Среди «авраамических религий» эта тема общая. У евреев и мусульман со времен авраамовых первенцев, то есть еврейских и арабских праотцев, хранится эта мысль о наличии в мире небольшого числа людей, чья праведность оправдывает продолжение его бытия. Эта мысль повторяется у Исайи в словах о священном остатке. Очень близка она и христианам, Новому Израилю, который тоже понимает, что есть разница между горстью золота и телегой навоза, и что молитвы одного человека, соответственно, могут выслушиваться Богом внимательнее, чем голоса тысяч других людей. Эта тема весьма разработана, и внимательный исследователь найдет немало интересного и в деталях, и в целом.

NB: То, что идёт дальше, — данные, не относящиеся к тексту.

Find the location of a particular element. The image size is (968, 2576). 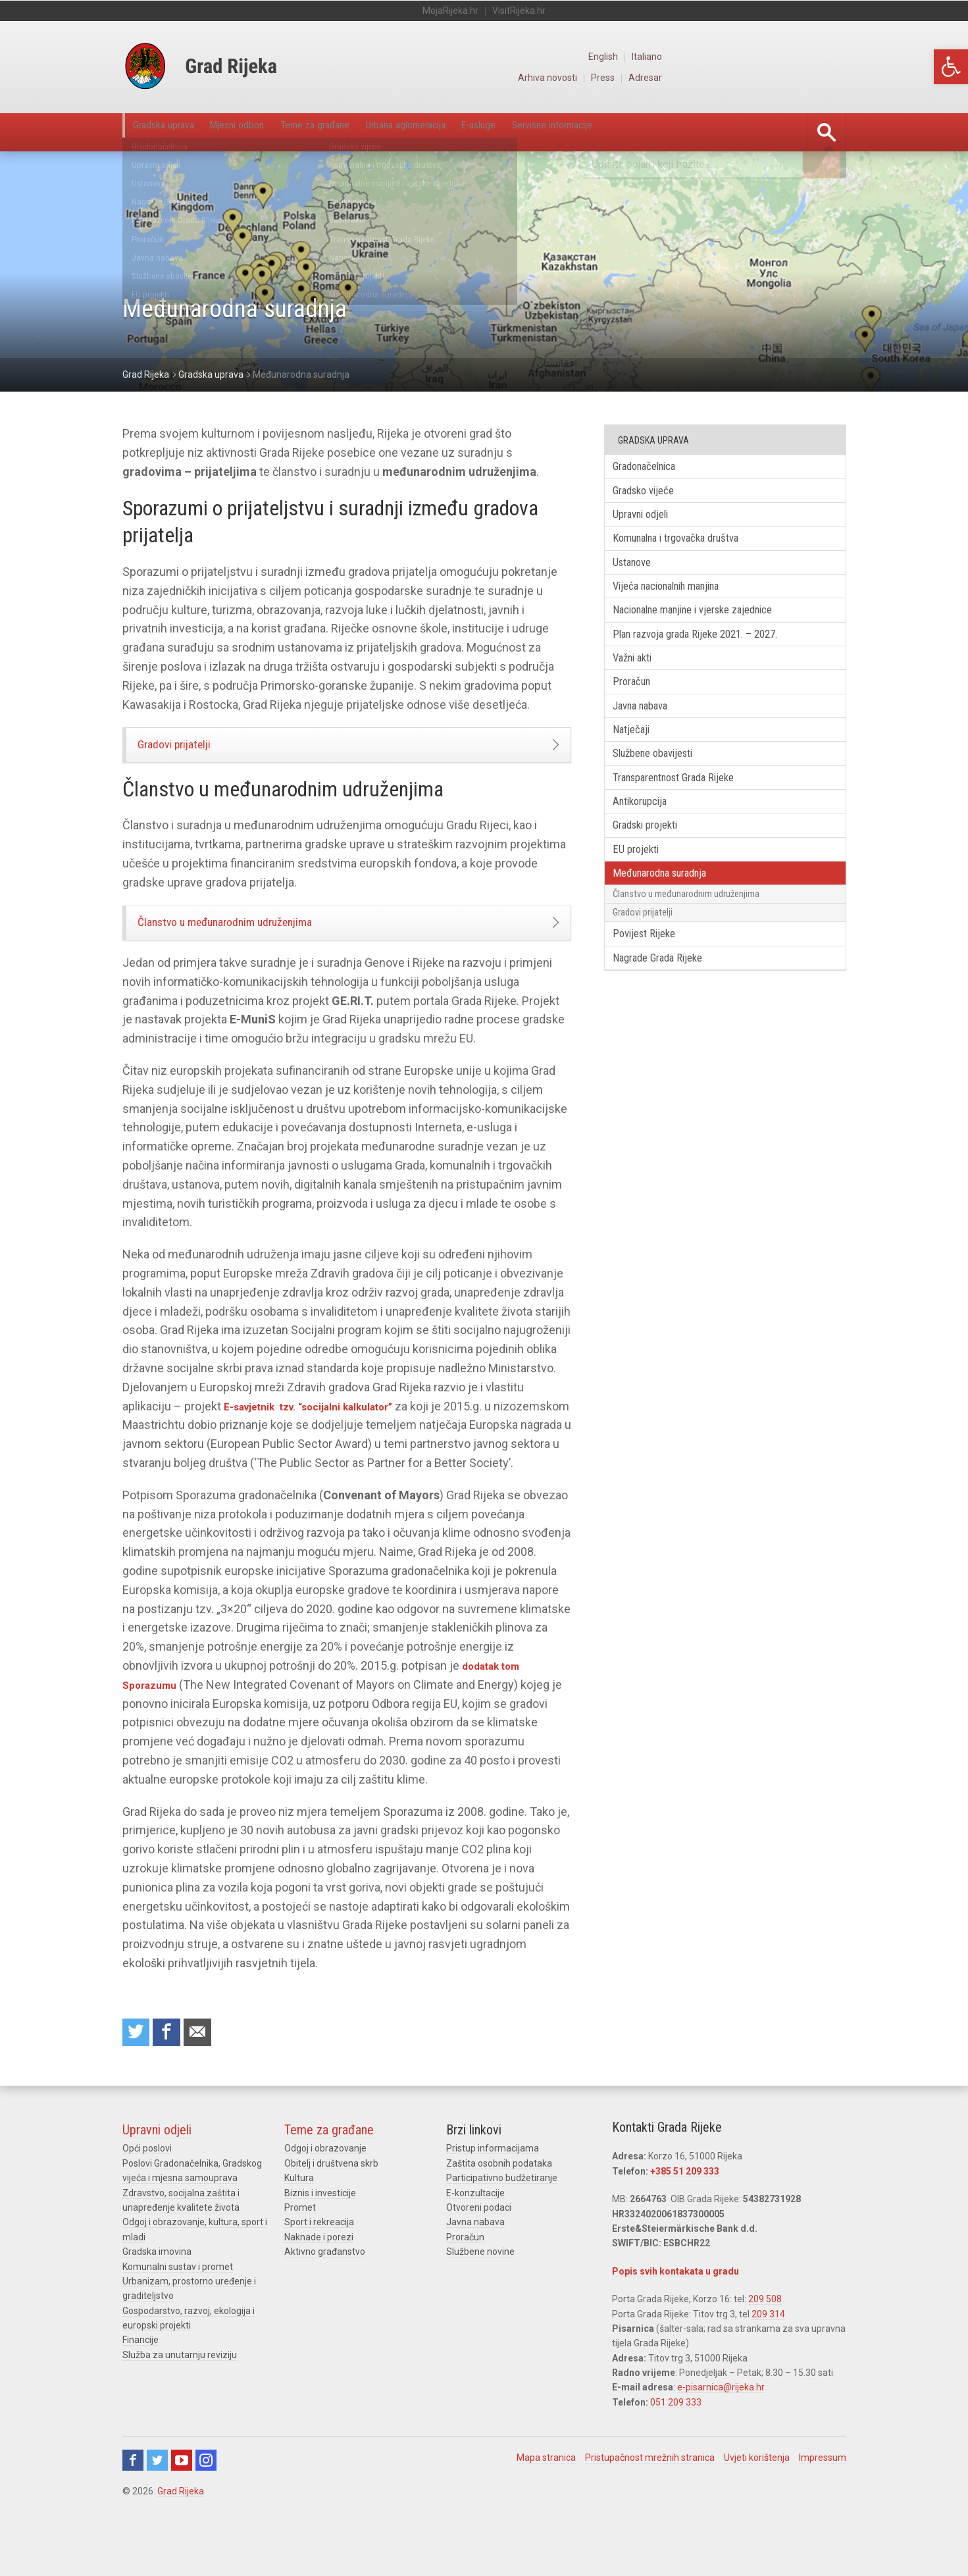 Proračun [link] is located at coordinates (639, 707). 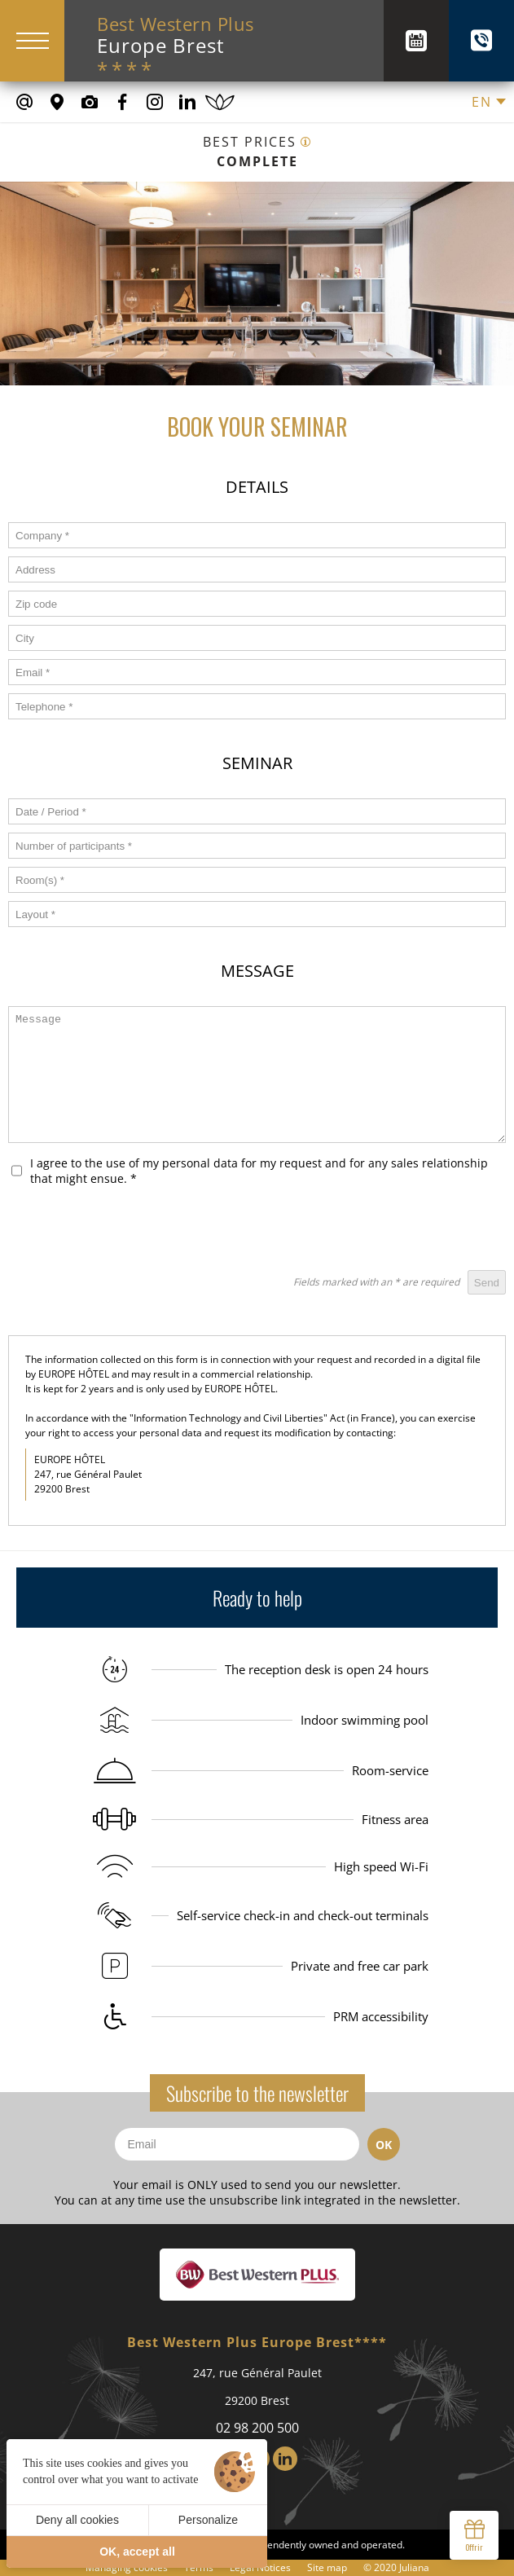 Image resolution: width=514 pixels, height=2576 pixels. I want to click on [Email], so click(237, 2144).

Заметим еще и то, что в мирской жизни один богач привычно пользуется благами, избыточными даже для многих сотен людей. Его чернильная ручка или запонки, портсигар или булавка для галстука могут стоить денег, сумма которых для многих покажется фантастической. Словно на вершину пирамиды залазит богатый человек, где в гордом одиночестве он видит одни макушки и плечи обслуживающего персонала. А в случае со святыми все наоборот. Пирамида переворачивается, и святой человек оказывается лежащим под всей тяжестью сооружения. На него давят все, сидящие сверху. Там, ни о чём не подозревая, усаживаются беспечные «обычные люди», чье комфортное сидение оплачено невидимой для них мукой носильщика.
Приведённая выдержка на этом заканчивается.